Raffi Agopyan – Alors tout abord, je précise qu’en réalité notre fondation a distribué plus d’un demi million d’euros, 538.000 euros précisément. Les sommes sont allouées quasi exclusivement aux écoles quotidiennes de France. Nous avons aussi participé, seuls ou avec d’autres comme la Fondation Gulbenkian, à plusieurs programmes pour des films d’animation de « Parev Arev » qui sont diffusés dans les écoles et les familles du monde entier. À titre exceptionnel, nous avons également aidé des écoles hebdomadaires, entre-autres lors du lancement d’une nouvelle école ou classe. Nos décisions sont prises de façon collégiale, au sein d’un comité qui réunit à la fois les 2 fondateurs, ma mère Isabelle Agopyan et moi-même, deux personnalités reconnues du monde arménien et de l’enseignement ainsi que deux représentants des donateurs. Nous étudions les projets au regard de nos fonds disponibles, du nombre d’élèves, des projets d’investissement en cours mais également nous tenons compte des souhaits des donateurs. J’avais dans l’idée d’ouvrir notre fonds à d’autres missions, mais les besoins sont tels au sein des écoles, que nous restons sur cette priorité. Et tout commence à l’école… et à l’église.
« NH » – En plus des sommes versées aux écoles pour la construction ou comme aide annuelle, vous financez aussi la publication de livres, l’achat de livres en vue de constituer des bibliothèques de livres arméniens pour la jeunesse. Quels sont les vrais besoins des écoles ?

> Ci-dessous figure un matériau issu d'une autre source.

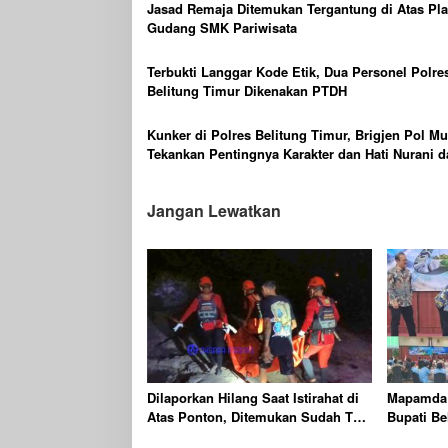
Jasad Remaja Ditemukan Tergantung di Atas Pla
Gudang SMK Pariwisata
Terbukti Langgar Kode Etik, Dua Personel Polre
Belitung Timur Dikenakan PTDH
Kunker di Polres Belitung Timur, Brigjen Pol Mu
Tekankan Pentingnya Karakter dan Hati Nurani 
Bertugas
Jangan Lewatkan
Dilaporkan Hilang Saat Istirahat di
Mapamda 
Atas Ponton, Ditemukan Sudah Tak
Bupati Be
Bernyawa
Mentas Ha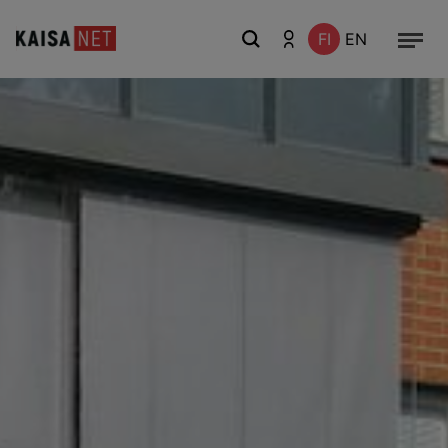
FI
EN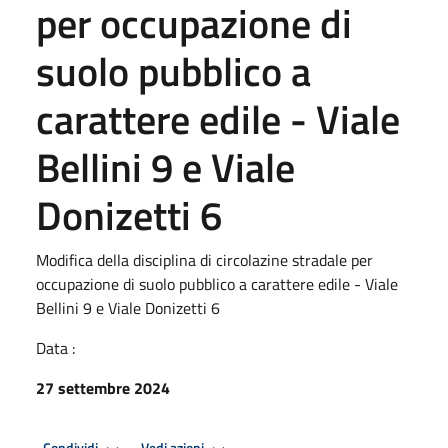
per occupazione di
suolo pubblico a
carattere edile - Viale
Bellini 9 e Viale
Donizetti 6
Modifica della disciplina di circolazine stradale per
occupazione di suolo pubblico a carattere edile - Viale
Bellini 9 e Viale Donizetti 6
Data :
27 settembre 2024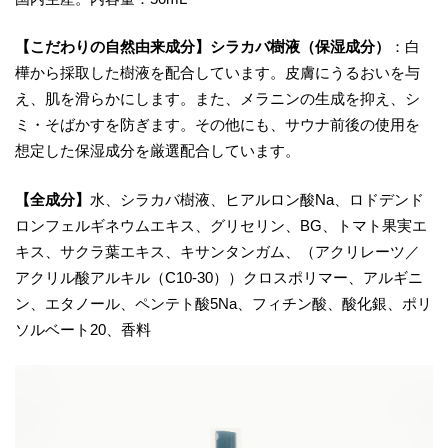
【こだわりの自然由来成分】シラカバ樹液（保湿成分）
：白
樺から採取した樹液を配合しています。皮膚にうるおいを与
え、肌を滑らかにします。また、メラニンの生成を抑え、シ
ミ・そばかすを防ぎます。その他にも、サウナ前後の使用を
想定した保湿成分を厳選配合しています。
【全成分】
水、シラカバ樹液、ヒアルロン酸Na、ロドデンド
ロンフェルギネウムエキス、グリセリン、BG、トマト果実エ
キス、サクラ葉エキス、キサンタンガム、（アクリレーツ／
アクリル酸アルキル（C10-30））クロスポリマー、アルギニ
ン、エタノール、ペンテト酸5Na、フィチン酸、酸化銀、ポリ
ソルベート20、香料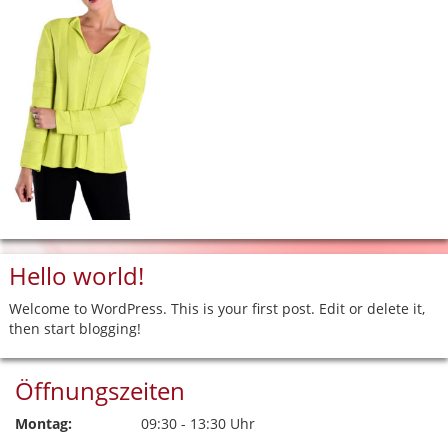
Hello world!
Welcome to WordPress. This is your first post. Edit or delete it,
then start blogging!
Öffnungszeiten
Montag:
09:30 - 13:30 Uhr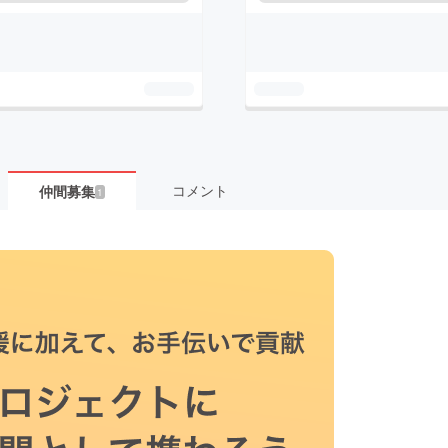
コメント
仲間募集
1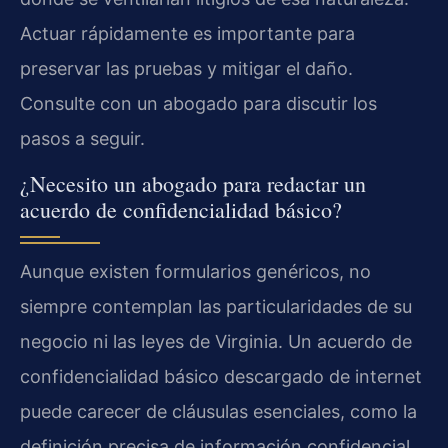
Actuar rápidamente es importante para
preservar las pruebas y mitigar el daño.
Consulte con un abogado para discutir los
pasos a seguir.
¿Necesito un abogado para redactar un
acuerdo de confidencialidad básico?
Aunque existen formularios genéricos, no
siempre contemplan las particularidades de su
negocio ni las leyes de Virginia. Un acuerdo de
confidencialidad básico descargado de internet
puede carecer de cláusulas esenciales, como la
definición precisa de información confidencial,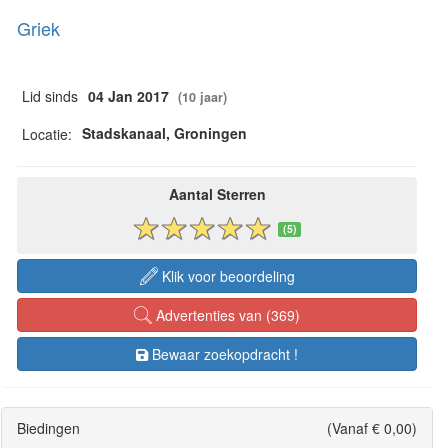
Griek
Lid sinds
04 Jan 2017
(10 jaar)
Stadskanaal, Groningen
Locatie:
Aantal Sterren
(5)
Klik voor beoordeling
Advertenties van (369)
Bewaar zoekopdracht !
Biedingen
(Vanaf € 0,00)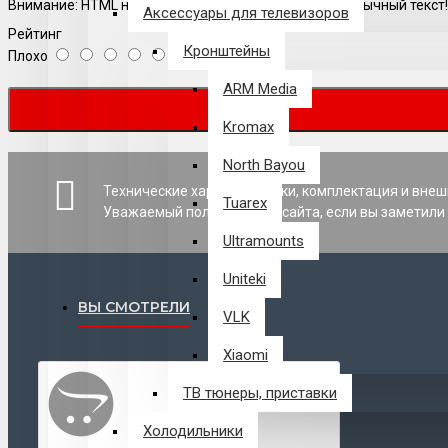
Внимание:
HTML не поддерживается! Используйте обычный текст!
Аксессуары для телевизоров
Рейтинг
Кронштейны
Плохо
Хорошо
ARM Media
Kromax
North Bayou
Технические характеристики, комплектация и внеш
Tuarex
Уважаемый пользователь сайта, если вы заметили 
Ultramounts
Uniteki
ВЫ СМОТРЕЛИ
VLK
Xiaomi
ТВ тюнеры, приставки
Холодильники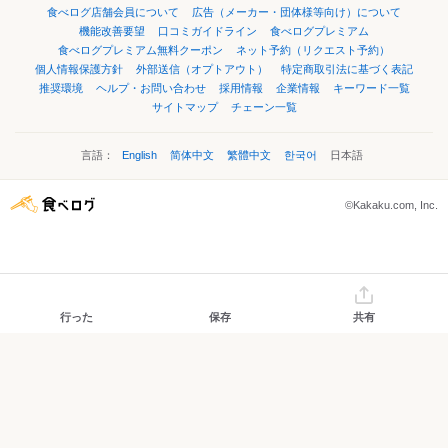
食べログ店舗会員について
広告（メーカー・団体様等向け）について
機能改善要望
口コミガイドライン
食べログプレミアム
食べログプレミアム無料クーポン
ネット予約（リクエスト予約）
個人情報保護方針
外部送信（オプトアウト）
特定商取引法に基づく表記
推奨環境
ヘルプ・お問い合わせ
採用情報
企業情報
キーワード一覧
サイトマップ
チェーン一覧
言語：
English
简体中文
繁體中文
한국어
日本語
©Kakaku.com, Inc.
行った
保存
共有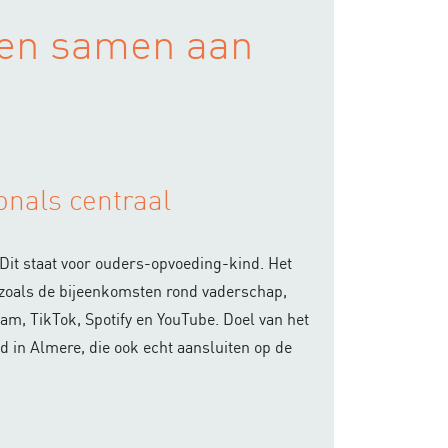
en samen aan
onals centraal
Dit staat voor ouders-opvoeding-kind. Het
E zoals de bijeenkomsten rond vaderschap,
m, TikTok, Spotify en YouTube. Doel van het
d in Almere, die ook echt aansluiten op de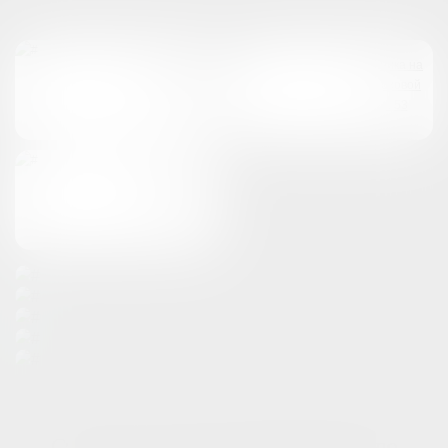
атмосфера спокойствия в каждой из наших клиник
Клиника на
Клиника на
Гороховой
Гороховой
ул. 77
ул. 53
Клиника на
Выборгском
ш. 5, к.1
Стоимость услуг на инъекционную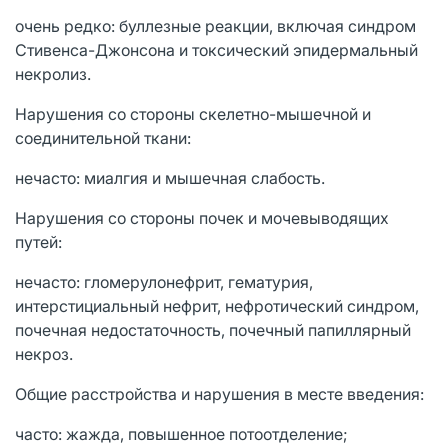
очень редко: буллезные реакции, включая синдром
Стивенса-Джонсона и токсический эпидермальный
некролиз.
Нарушения со стороны скелетно-мышечной и
соединительной ткани:
нечасто: миалгия и мышечная слабость.
Нарушения со стороны почек и мочевыводящих
путей:
нечасто: гломерулонефрит, гематурия,
интерстициальный нефрит, нефротический синдром,
почечная недостаточность, почечный папиллярный
некроз.
Общие расстройства и нарушения в месте введения:
часто: жажда, повышенное потоотделение;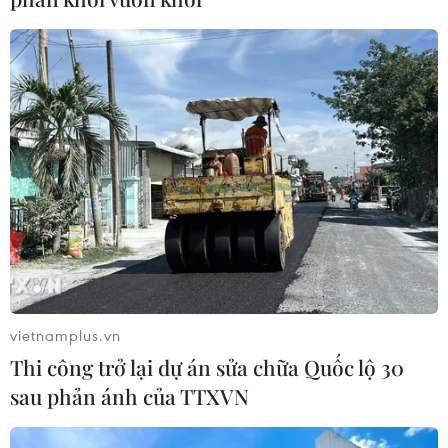
vietnamplus.vn
Thi công trở lại dự án sửa chữa Quốc lộ 30
sau phản ánh của TTXVN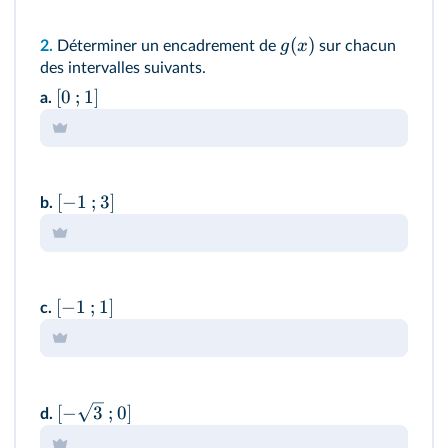
(
)
g
x
2.
Déterminer un encadrement de
sur chacun
des intervalles suivants.
[
0
;
1
]
a.
[
−
1
;
3
]
b.
[
−
1
;
1
]
c.
[
−
3
;
0
]
d.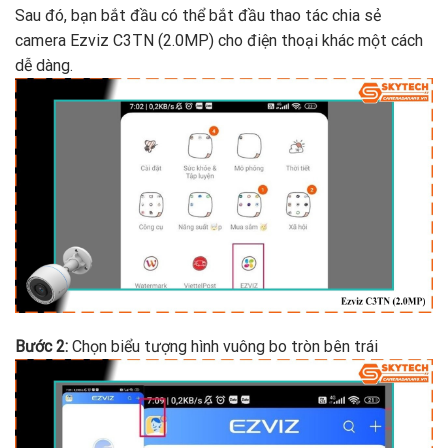
Sau đó, bạn bắt đầu có thể bắt đầu thao tác chia sẻ
camera Ezviz C3TN (2.0MP) cho điện thoại khác một cách
dễ dàng.
Bước 2:
Chọn biểu tượng hình vuông bo tròn bên trái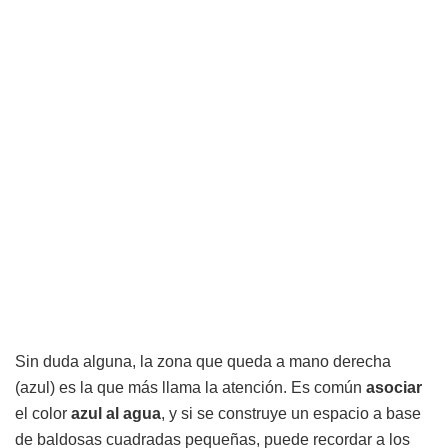
Sin duda alguna, la zona que queda a mano derecha
(azul) es la que más llama la atención. Es común
asociar
el color
azul al agua
, y si se construye un espacio a base
de baldosas cuadradas pequeñas, puede recordar a los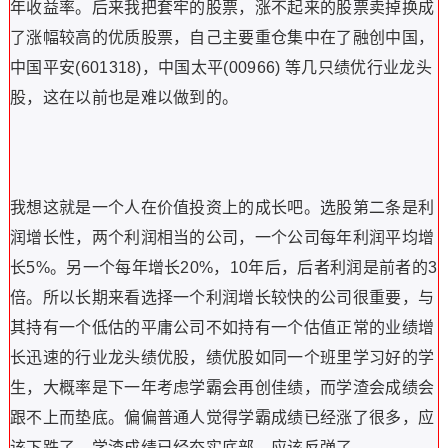
年收益率。后来我把套牢的股票，涨不起来的股票卖掉换成
了涨幅较高的优质股票，自己主要重仓集中在了融创中国，
中国平安(601318)，中国太平(00966) 等几只绩优行业龙头
股，这在以前也是难以做到的。
我想这就是一个人在价值投资上的成长吧。选股第二条是利
润增长性，两个利润相当的公司，一个公司每年利润平均增
长5%。另一个每年增长20%，10年后，后者利润是前者的3
倍。所以长期来看选择一个利润增长较快的公司很重要，与
其持有一个低估的平庸公司不如持有一个估值正常的业绩增
长迅速的行业龙头绩优股，绩优股如同一个班里学习好的学
生，大概率是下一年考虑学霸会再创佳绩，而学渣会成绩会
跟不上而垫底。偏偏普通人觉得学霸成绩已经涨了很多，应
该下跌了，学渣成绩已经夯实底部，应该反弹了。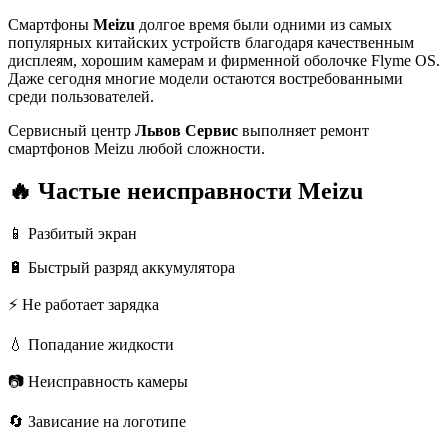
Смартфоны
Meizu
долгое время были одними из самых
популярных китайских устройств благодаря качественным
дисплеям, хорошим камерам и фирменной оболочке Flyme OS.
Даже сегодня многие модели остаются востребованными
среди пользователей.
Сервисный центр
Львов Сервис
выполняет ремонт
смартфонов Meizu любой сложности.
🔥 Частые неисправности Meizu
📱 Разбитый экран
🔋 Быстрый разряд аккумулятора
⚡ Не работает зарядка
💧 Попадание жидкости
📷 Неисправность камеры
🔄 Зависание на логотипе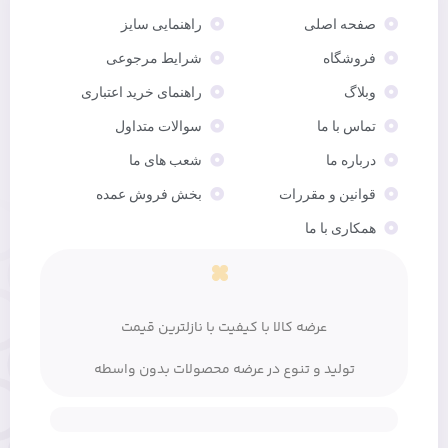
صفحه اصلی
راهنمایی سایز
فروشگاه
شرایط مرجوعی
وبلاگ
راهنمای خرید اعتباری
تماس با ما
سوالات متداول
درباره ما
شعب های ما
قوانین و مقررات
بخش فروش عمده
همکاری با ما
عرضه کالا با کیفیت با نازلترین قیمت
تولید و تنوع در عرضه محصولات بدون واسطه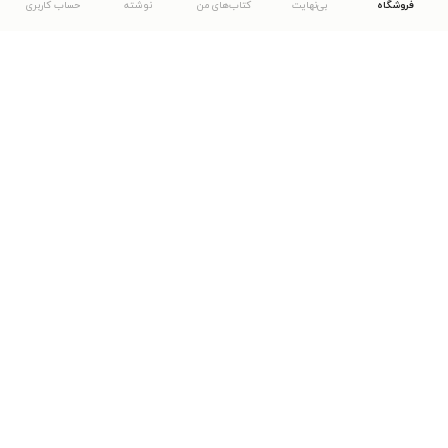
فروشگاه
بی‌نهایت
کتاب‌های من
نوشته
حساب کاربری
دانلود اپلیکیشن طاقچه
... موارد دیگر
مشاهدهٔ دیگر نسخه‌های طاقچه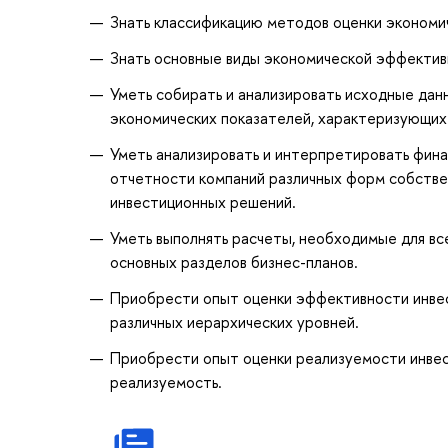
Знать классификацию методов оценки экономи
Знать основные виды экономической эффектив
Уметь собирать и анализировать исходные дан
экономических показателей, характеризующих
Уметь анализировать и интерпретировать фин
отчетности компаний различных форм собствен
инвестиционных решений.
Уметь выполнять расчеты, необходимые для в
основных разделов бизнес-планов.
Приобрести опыт оценки эффективности инве
различных иерархических уровней.
Приобрести опыт оценки реализуемости инвес
реализуемость.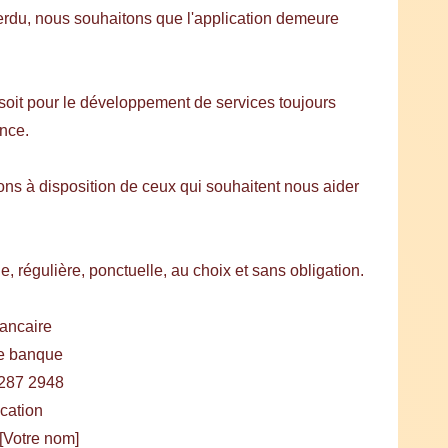
perdu, nous souhaitons que l'application demeure
soit pour le développement de services toujours
nce.
ns à disposition de ceux qui souhaitent nous aider
 régulière, ponctuelle, au choix et sans obligation.
ancaire
re banque
287 2948
ation
Votre nom]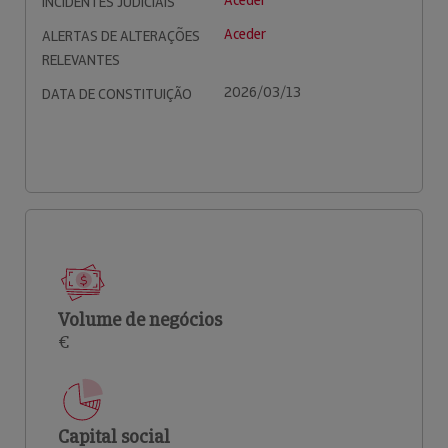
Aceder
INCIDENTES JUDICIAIS
Aceder
ALERTAS DE ALTERAÇÕES
RELEVANTES
2026/03/13
DATA DE CONSTITUIÇÃO
Volume de negócios
€
Capital social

R. A. – Effectivement, nous avons aussi été heureux d’accompagner des auteurs, toujours dans le domaine de l’enseignement et de la langue pour l’édition de leur ouvrage, ainsi l’arménien global publié récemment. Et comme vous dites, nous finançons depuis trois ans l’envoi de livres pour les écoles. Nous sommes attachés au livre. Et nous restons convaincus qu’offrir des livres, bâtir des bibliothèques reste nécessaire même dans un monde où le tout numérique prédomine. Alors certes, nous finançons des programmes audiovisuels que l’on trouve sur le Web mais il faut aussi veiller à un bon équilibre, et je crois que le livre, le papier, favorisent une autre forme de partage, entre les élèves et l’enseignant. Et de tout temps, les écoles auront besoin du livre pour progresser sur la voie de l’apprentissage de notre langue. Une bibliothèque n’est pas un lieu inerte, elle doit vivre en permanence, se renouveler. Des livres disparaissent, un temps parfois, d’autres naissent ou se renouvellent; c’est un cycle et il nous faut l’accompagner. En somme, la Fondation EBFA s’attache tout autant aux murs qu’aux livres, pour l’épanouissement des enfants et la transmission de notre langue.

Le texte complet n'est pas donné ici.